Дан сунул руку в сетку — горловина послушно подалась, пропуская ладонь, — ухватил молчаливого птенца, кинул полегчавшую клеть бабке и, подавив жгучее желание зажмуриться, рванул вперёд.

Шаг, другой, под ногой хрустят то ли угли, то ли кости, третий — мимо многоликого, замершего, как вдруг показалось Дану, не в гневе, а в холодном и расчётливом ожидании. Четвёртый — мимо шамана, неожиданно подмигнувшего пареньку из-под маски. И пятый — прямиком к подбоченившейся девице:

— На, держи своё счастье!

И пока та не опомнилась, ухватил её за руку и всунул в ладонь присмиревшего перокрыла.

— Кормить дважды в день, а лучше трижды. И гладить вот так, смотри, чтобы крылья не задевало, слабенькие они ещё у него.

Дева, словно завороженная, послушно потянулась повторить показанное движение, осторожно дотронулась до птичьего тельца и вдруг с облегчением выдохнула:

— Ой! Он живой! И тёплый, ко мне тёплый! Marae! Shrhia-ssi, ashkh-ra sa!


"Матерь! Радость излучающий, солнцу подобный!" — Дан никогда не слышал языка, на котором была сказана последняя фраза, но её значение само собой всплыло в сознании, будто подсказал кто. А птенец повернул к нему голову и курлыкнул коротко, то ли благодаря, то ли прощаясь. А затем внезапно впился зубами в тонкий девичий пальчик, слизывая проступившую кровь. Алое сияние в глазах перокрыла постепенно затухало, сменяясь сонной сытостью. Девица же и не вздрогнула, словно ничего не почувствовала. Дождалась, пока птенец насытится и уснёт, и лишь тогда переложила его на сгиб руки, снова обращаясь к снежноволосому:

— Можешь возвращаться, l'hass. У меня теперь есть якорь, не сорвусь. Vаar'sshhu приглядит, не сомневайся. И вот этот, — строптивица надменно кивнула в сторону Дана, — пригодится, не зря ж вы ему целых трёх ch'kha-rri доверили.

И замолчала, не дожидаясь ответа, словно он не так уж и важен был.

Внезапно наступившая тишина оглушала. Даже ветер перестал шелестеть в кронах деревьев, а в высокой траве, окружающей выжженный круг земли, больше не стрекотали цикунки. Или они ещё раньше утихли, задолго до появления девы?

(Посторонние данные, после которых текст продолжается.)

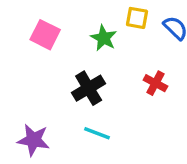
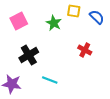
pink square: (45, 35) -> (19, 21), turned 36
black cross: (89, 88) -> (29, 55), moved

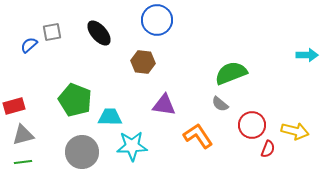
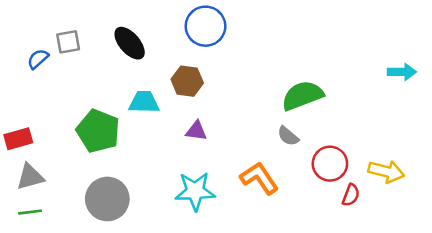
purple triangle: (164, 105) -> (196, 131), moved, size x0.7
cyan trapezoid: (110, 117) -> (144, 102), moved
cyan star: (132, 146) -> (195, 191), moved

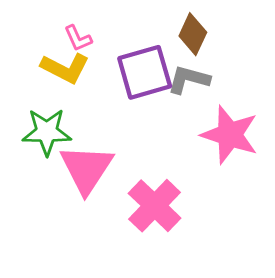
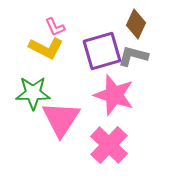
pink star: (230, 135) -> (114, 95), moved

Дан не помнил, да и не до того было. Три незнакомых доселе слова крутились в голове хороводом, занимая все мысли. Как будто не было дела более важного, чем разгадать их смысл.

"Чь'кха...рри?" Это что ещё такое ? Яйцо-не яйцо, птенец-не птенец, а словно ключ какой. Или… связь? Может, слово как-то связано с неведомым запечатлением, о котором судачили пришлые наёмники? Они-то по миру успели походить, в отличие от деревенских. Но почему он, Дан? Что он сотворил с яйцами такого, чего не могли сделать сами многоликие? И для кого оставшиеся два?

Дан мысленно покатал на языке ещё два странных слова: "ль'хасс" и "ваар'cшху". Последнее звучало очень похоже на явное имя шамана. Тайное, то, что лишь духи ведали, само собой, оставалось сокрытым. Прозвища? Или что-то вроде обозначения занятий… места в мире? В каком только мире, этом али том, Провальном?

Варунья, так и оставшаяся у границы круга чёрной сгорбленной тенью, будто услыхала помыслы и хрипло расхохоталась, нарушив тишину:

— Ой, догадливый, ой, чуткий какой! Бери в ученики, Vаar'sshhu, не пожалеешь! Тем паче, что мне к Праматери возвращаться пора, затея-то удалась твоя, исцелил девку, ой, молодца!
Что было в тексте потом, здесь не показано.